At the last physical meeting of the planning committee on March 23, 2020, the day after lock down was announced, a decision was taken under pressure to give officers extra powers for four months so that the Chief Officer for Planning and Infrastructure had power to decide all planning applications other than those that were allowed to be called in to the committee only by a political Group Leader, the Chair of the Planning Committee or the Chief Executive.

The previous ‘scheme of delegation’ allowed for all councillors to call in applications to be heard by the planning committee where they or their residents had genuine concerns about a planning application.

Cllr Foster was unhappy about this decision at the time of the March meeting and asked to hear the recording of the meeting. Unfortunately this was not available.

Since this decision was taken Bedford Borough Council has been able to arrange virtual meetings using ‘Webex’. Cllr Foster, as Conservative Spokesperson on the committee asked for a late item to be added to the committee agenda on June 22 recommending that the amendments made to the scheme of delegation at the March meeting be cancelled and that the prior scheme of delegation be reinstated.
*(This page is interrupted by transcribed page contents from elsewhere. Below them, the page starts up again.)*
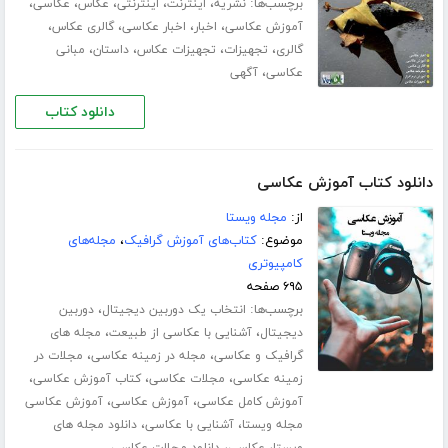
برچسب‌ها:
،
،
،
،
،
نشریه
اینترنت
اینترنتی
عکاس
عکاسی
،
،
،
،
آموزش عکاسی
اخبار
اخبار عکاسی
گالری عکاس
،
،
،
،
گالری
تجهیزات
تجهیزات عکاس
داستان
مبانی
،
عکاسی
آگهی
دانلود کتاب
دانلود کتاب آموزش عکاسی
از:
مجله ویستا
موضوع:
کتاب‌های آموزش گرافیک
،
مجله‌های
کامپیوتری
۶۹۵ صفحه
برچسب‌ها:
،
انتخاب یک دوربین دیجیتال
دوربین
،
،
دیجیتال
آشنایی با عکاسی از طبیعت
مجله های
،
،
گرافیک و عکاسی
مجله در زمینه عکاسی
مجلات در
،
،
،
زمینه عکاسی
مجلات عکاسی
کتاب آموزش عکاسی
،
،
آموزش کامل عکاسی
آموزش عکاسی
آموزش عکاسی
،
،
مجله ویستا
آشنایی با عکاسی
دانلود مجله های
This was not allowed.

Cllr Foster said: “Since the March decision, things have changed and we are now able to hold virtual meetings. I and my fellow Conservative planning committee members therefore are very unhappy this decision hasn’t been revoked. We are now seriously concerned that it may be extended further. As a result we all abstained from the vote at the last meeting where the decision was deferred to the next planning meeting.

Councillor Alison Foster.

“As a Councillor I know how deeply important planning is to communities and that is why it is so important to have Councillors input into decision taking and not just officers.

This isn’t simply a case of being able to object, ­communities can also support applications that officers have rec­om­mended for refusal. As elected councillors we understand how planning impacts positively, and negatively on people’s lives.

“I feel strongly that with the current amended scheme officers have too much power and too much control which, in my view, is ­highly undemocratic and a denial of residents rights of representation.”

Recent planning committees had been very well attended by community groups such that a number of committee meetings had to be moved into the Council Chamber.

Across the country many councils have moved to fully virtual meetings for their planning committees, Central Bedfordshire Council for example, using their existing rules for decision taking.